After years of standing at the edges of power, few in number and fragmented in purpose, the women of the legislative caucus have emerged in the last two years as a major bipartisan force in a male-dominated Legislature. The caucus has accumulated so much clout that male legislators sometimes solicit its help to pass their own bills.

“If anyone ever does a history of this place they are going to find they (the caucus women) are the most effective single block there is--and that comes from an old male chauvinist SOB,” said Assemblyman Richard Floyd (D-Carson), who credits women legislators with giving him the margin of victory on his bill requiring motorcyclists to wear helmets.

Seizing issues that often get only scant attention from the men but strike deep chords among many voters, the women have backed and passed bills dealing with child support, Pap smears, breast cancer, insurance for child-care providers, child custody, curbing distribution of free cigarettes to minors, domestic violence, divorce and sexual battery. The caucus met with Gayle Wilson, the governor’s wife, to urge her to lobby her husband with “pillow talk,” Watson said.

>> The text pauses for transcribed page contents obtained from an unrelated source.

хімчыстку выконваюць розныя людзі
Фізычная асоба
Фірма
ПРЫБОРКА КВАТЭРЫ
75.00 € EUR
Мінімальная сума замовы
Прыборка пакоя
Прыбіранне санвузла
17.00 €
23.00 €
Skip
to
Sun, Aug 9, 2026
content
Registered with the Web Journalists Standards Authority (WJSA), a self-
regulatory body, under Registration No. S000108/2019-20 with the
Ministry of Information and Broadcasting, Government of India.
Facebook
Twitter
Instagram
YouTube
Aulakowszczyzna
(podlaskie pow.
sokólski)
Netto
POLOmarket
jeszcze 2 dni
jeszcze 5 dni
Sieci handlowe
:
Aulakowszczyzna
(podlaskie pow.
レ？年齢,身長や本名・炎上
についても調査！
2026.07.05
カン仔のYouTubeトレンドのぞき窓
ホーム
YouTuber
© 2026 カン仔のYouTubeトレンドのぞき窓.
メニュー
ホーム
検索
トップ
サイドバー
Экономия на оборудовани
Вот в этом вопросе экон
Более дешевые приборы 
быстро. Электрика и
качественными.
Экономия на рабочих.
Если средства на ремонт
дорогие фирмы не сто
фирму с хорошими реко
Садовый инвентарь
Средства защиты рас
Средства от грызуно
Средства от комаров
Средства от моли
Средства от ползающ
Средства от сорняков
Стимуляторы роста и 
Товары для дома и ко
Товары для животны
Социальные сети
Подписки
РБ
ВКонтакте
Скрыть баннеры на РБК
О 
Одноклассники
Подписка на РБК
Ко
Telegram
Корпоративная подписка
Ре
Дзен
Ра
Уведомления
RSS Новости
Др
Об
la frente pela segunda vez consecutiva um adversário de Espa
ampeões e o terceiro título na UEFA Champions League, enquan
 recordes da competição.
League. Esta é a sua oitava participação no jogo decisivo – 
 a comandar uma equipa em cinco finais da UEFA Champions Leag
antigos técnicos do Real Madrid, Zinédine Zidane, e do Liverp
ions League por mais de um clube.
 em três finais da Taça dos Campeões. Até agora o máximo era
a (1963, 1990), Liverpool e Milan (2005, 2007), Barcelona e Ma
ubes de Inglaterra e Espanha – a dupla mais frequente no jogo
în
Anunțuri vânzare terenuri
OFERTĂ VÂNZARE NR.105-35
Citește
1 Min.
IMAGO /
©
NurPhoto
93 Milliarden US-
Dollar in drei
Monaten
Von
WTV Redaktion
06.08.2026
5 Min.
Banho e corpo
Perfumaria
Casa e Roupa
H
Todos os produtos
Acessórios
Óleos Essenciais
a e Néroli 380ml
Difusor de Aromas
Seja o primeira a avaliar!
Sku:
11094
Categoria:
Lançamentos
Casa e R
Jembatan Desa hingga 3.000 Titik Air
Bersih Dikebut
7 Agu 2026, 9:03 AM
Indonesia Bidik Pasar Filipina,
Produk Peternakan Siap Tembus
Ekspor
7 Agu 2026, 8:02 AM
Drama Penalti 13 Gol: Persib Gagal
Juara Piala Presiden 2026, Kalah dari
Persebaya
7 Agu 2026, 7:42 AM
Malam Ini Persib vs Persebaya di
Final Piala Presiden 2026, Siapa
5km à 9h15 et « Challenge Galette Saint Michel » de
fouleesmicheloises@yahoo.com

“If you look at the changes we’ve made in family law over the last three years, they’re dramatic,” said Assemblywoman Jackie Speier (D-South San Francisco), the caucus’s current chair.

It is especially dramatic considering that this is the elected body whose first woman senator, Rose Ann Vuich (D-Dinuba), kept a bell on her desk to ring as a reminder every time someone stood up to address “the gentlemen of the Senate.” That was in 1976.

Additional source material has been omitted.